Generating random values from non-normal and correlated distributions

I have a random variable X that is a mixture of a binomial and two normals (see what the probability density function would look like (first chart))

and I have another random variable Y of similar shape but with different values for each normally distributed side.

X and Y are also correlated, here's an example of data that could 开发者_如何学编程be plausible :

    X     Y
1.  0    -20
2. -5     2
3. -30    6
4.  7    -2
5.  7     2

As you can see, that was simply to represent that my random variables are either a small positive (often) or a large negative (rare) and have a certain covariance.

My problem is : I would like to be able to sample correlated and random values from these two distributions.
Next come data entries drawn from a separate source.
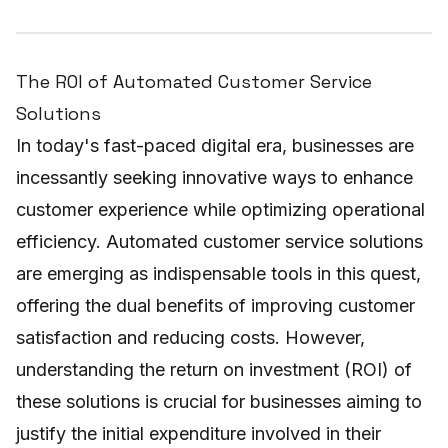
The ROI of Automated Customer Service
Solutions
In today's fast-paced digital era, businesses are
incessantly seeking innovative ways to enhance
customer experience while optimizing operational
efficiency. Automated customer service solutions
are emerging as indispensable tools in this quest,
offering the dual benefits of improving customer
satisfaction and reducing costs. However,
understanding the return on investment (ROI) of
these solutions is crucial for businesses aiming to
justify the initial expenditure involved in their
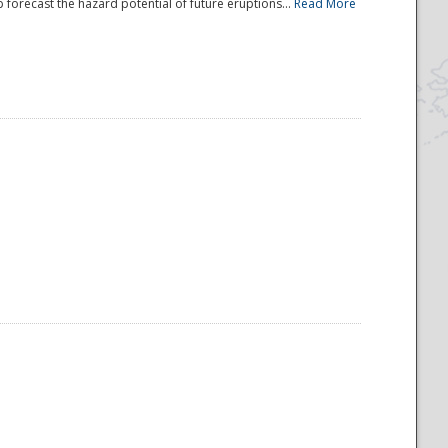
 forecast the hazard potential of future eruptions...
Read More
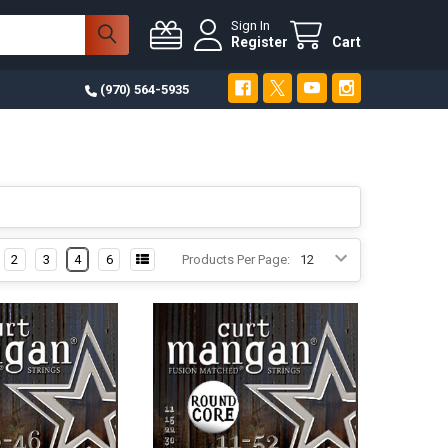
Sign In
Register
Cart
(970) 564-5935
2
3
4
6
Products Per Page:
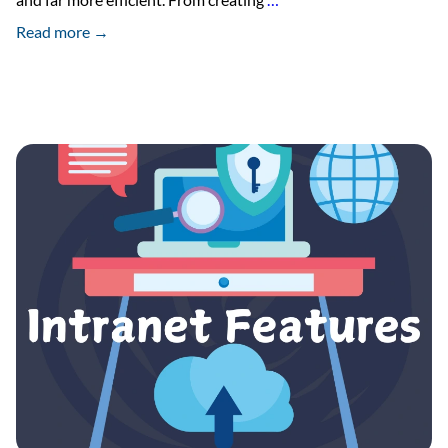
Social
Read more →
Intranet
Launches
Document
Sign
Add-
On
Module
in
Intranet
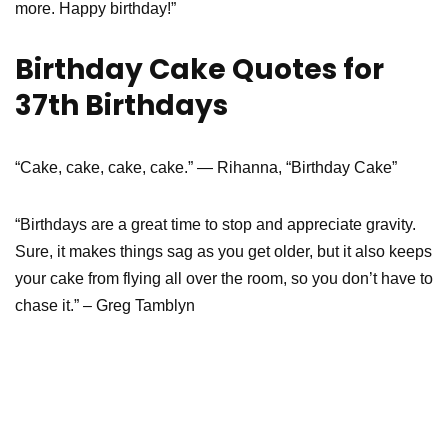
more. Happy birthday!”
Birthday Cake Quotes for
37th Birthdays
“Cake, cake, cake, cake.” — Rihanna, “Birthday Cake”
“Birthdays are a great time to stop and appreciate gravity.
Sure, it makes things sag as you get older, but it also keeps
your cake from flying all over the room, so you don’t have to
chase it.” – Greg Tamblyn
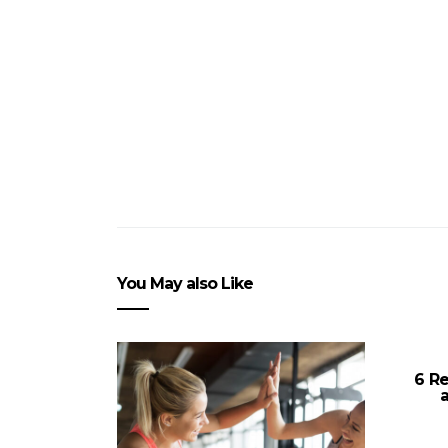
You May also Like
6 R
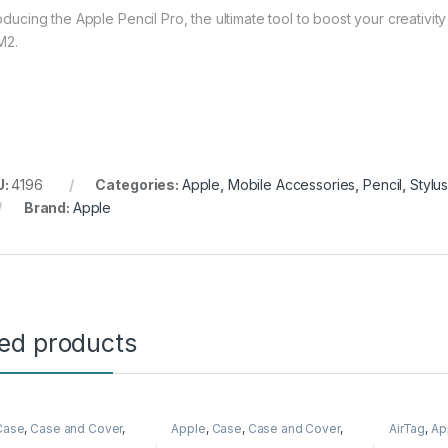
roducing the Apple Pencil Pro, the ultimate tool to boost your creativi
M2.
U:
4196
Categories:
Apple
,
Mobile Accessories
,
Pencil
,
Stylu
Brand:
Apple
ted products
Case
,
Case and Cover
,
Apple
,
Case
,
Case and Cover
,
AirTag
,
Ap
Accessories
,
Phone
Mobile Accessories
,
Phone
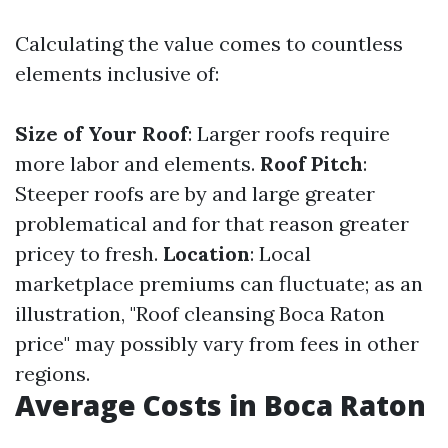
Calculating the value comes to countless
elements inclusive of:
Size of Your Roof
: Larger roofs require
more labor and elements.
Roof Pitch
:
Steeper roofs are by and large greater
problematical and for that reason greater
pricey to fresh.
Location
: Local
marketplace premiums can fluctuate; as an
illustration, "Roof cleansing Boca Raton
price" may possibly vary from fees in other
regions.
Average Costs in Boca Raton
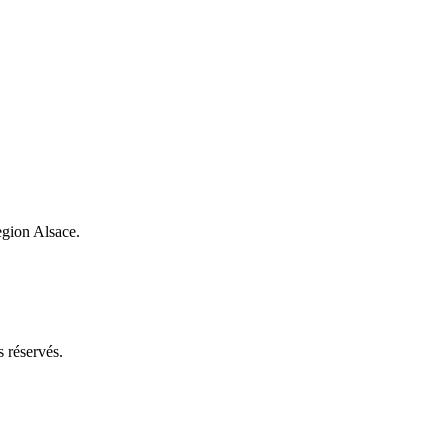
egion Alsace.
 réservés.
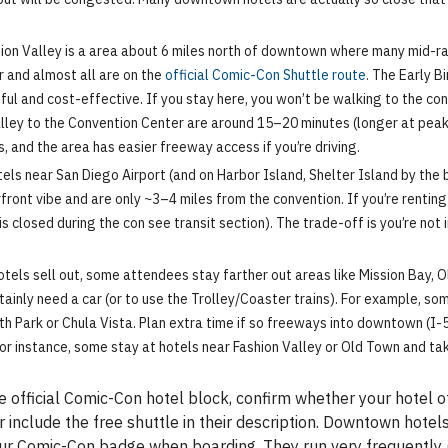
ion Valley is a area about 6 miles north of downtown where many mid-ran
r and almost all are on the
official Comic-Con Shuttle route
. The Early B
ful and cost-effective. If you stay here, you won’t be walking to the con
lley to the Convention Center are around 15–20 minutes (longer at peak 
, and the area has easier freeway access if you’re driving.
els near San Diego Airport (and on Harbor Island, Shelter Island by the 
ront vibe and are only ~3–4 miles from the convention. If you’re renting 
 closed during the con see transit section). The trade-off is you’re no
hotels sell out, some attendees stay farther out areas like Mission Bay, O
tainly need a car (or to use the Trolley/Coaster trains). For example, some
h Park or Chula Vista. Plan extra time if so freeways into downtown (I-5
(for instance, some stay at hotels near Fashion Valley or Old Town and take
 official Comic-Con hotel block, confirm whether your hotel of
 include the free shuttle in their description. Downtown hotels
your Comic-Con badge when boarding. They run very frequently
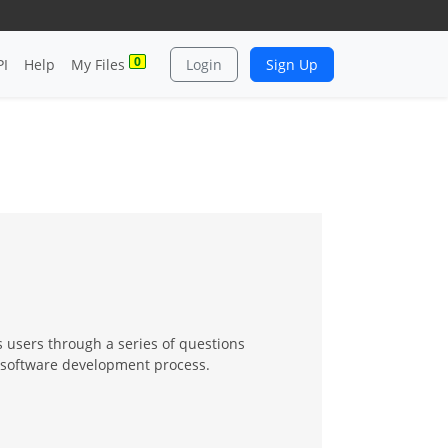
0
PI
Help
My Files
Login
Sign Up
s users through a series of questions
e software development process.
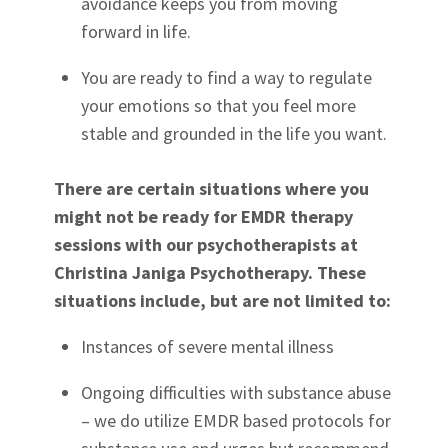
avoidance keeps you from moving
forward in life.
You are ready to find a way to regulate
your emotions so that you feel more
stable and grounded in the life you want.
There are certain situations where you
might not be ready for EMDR therapy
sessions with our psychotherapists at
Christina Janiga Psychotherapy. These
situations include, but are not limited to:
Instances of severe mental illness
Ongoing difficulties with substance abuse
– we do utilize EMDR based protocols for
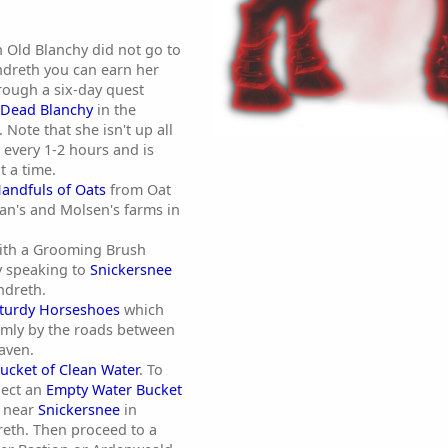
h Old Blanchy did not go to
endreth you can earn her
hrough a six-day quest
Dead Blanchy
in the
Note that she isn't up all
 every 1-2 hours and is
t a time.
andfuls of Oats
from Oat
an's and Molsen's farms in
ith a Grooming Brush
y speaking to
Snickersnee
ndreth.
turdy Horseshoes
which
mly by the roads between
aven.
ucket of Clean Water
. To
llect an
Empty Water Bucket
d near
Snickersnee
in
eth. Then proceed to a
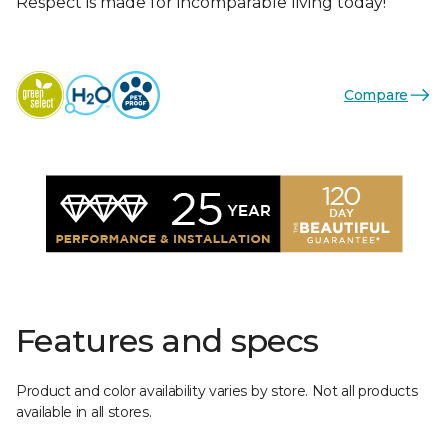
Respect is made for incomparable living today!
Compare
Features and specs
Product and color availability varies by store. Not all products
available in all stores.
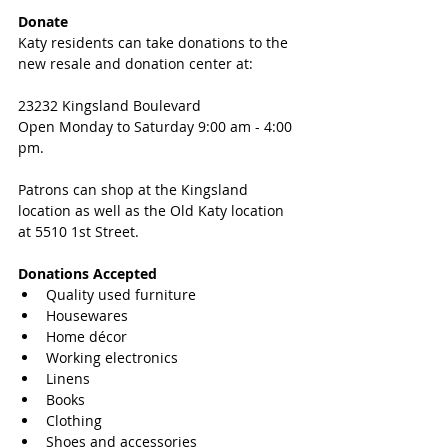
Donate
Katy residents can take donations to the 
new resale and donation center at:
23232 Kingsland Boulevard
Open Monday to Saturday 9:00 am - 4:00 
pm. 
Patrons can shop at the Kingsland 
location as well as the Old Katy location 
at 5510 1st Street.
Donations Accepted
Quality used furniture  
Housewares  
Home décor  
Working electronics  
Linens  
Books  
Clothing  
Shoes and accessories  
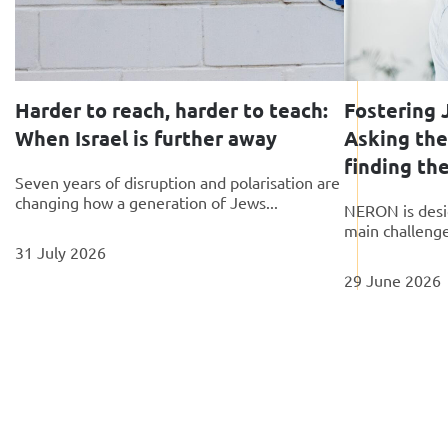
Harder to reach, harder to teach:
Fostering J
When Israel is further away
Asking the
finding th
Seven years of disruption and polarisation are
changing how a generation of Jews...
NERON is desi
main challenges
31 July 2026
29 June 2026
I could use Cholesky decomposition for generating correlated normally distributed random variables, but the random variables we are talking here are not normal but rather a mixture of a binomial and two normals.

Many thanks!

Note, you don't have a mixture of a binomial and two normals, but rather a mixture of two normals. Even though for some reason in your previous post you did not want to use a two-step generation process (first genreate a Bernoulli variable telling which component to sample from, and then sampling from that component), that is typically what you would want to do with a mixture distribution. This process naturally generalizes to a mixture of two bivariate normal distributions: first pick a component, and then generate a pair of correlated normal values. Your description does not make it clear whether you are fitting some data with this distribution, or just trying to simulate such a distribution - the difficulty of getting the covariance matrices for the two components will depend on your situation.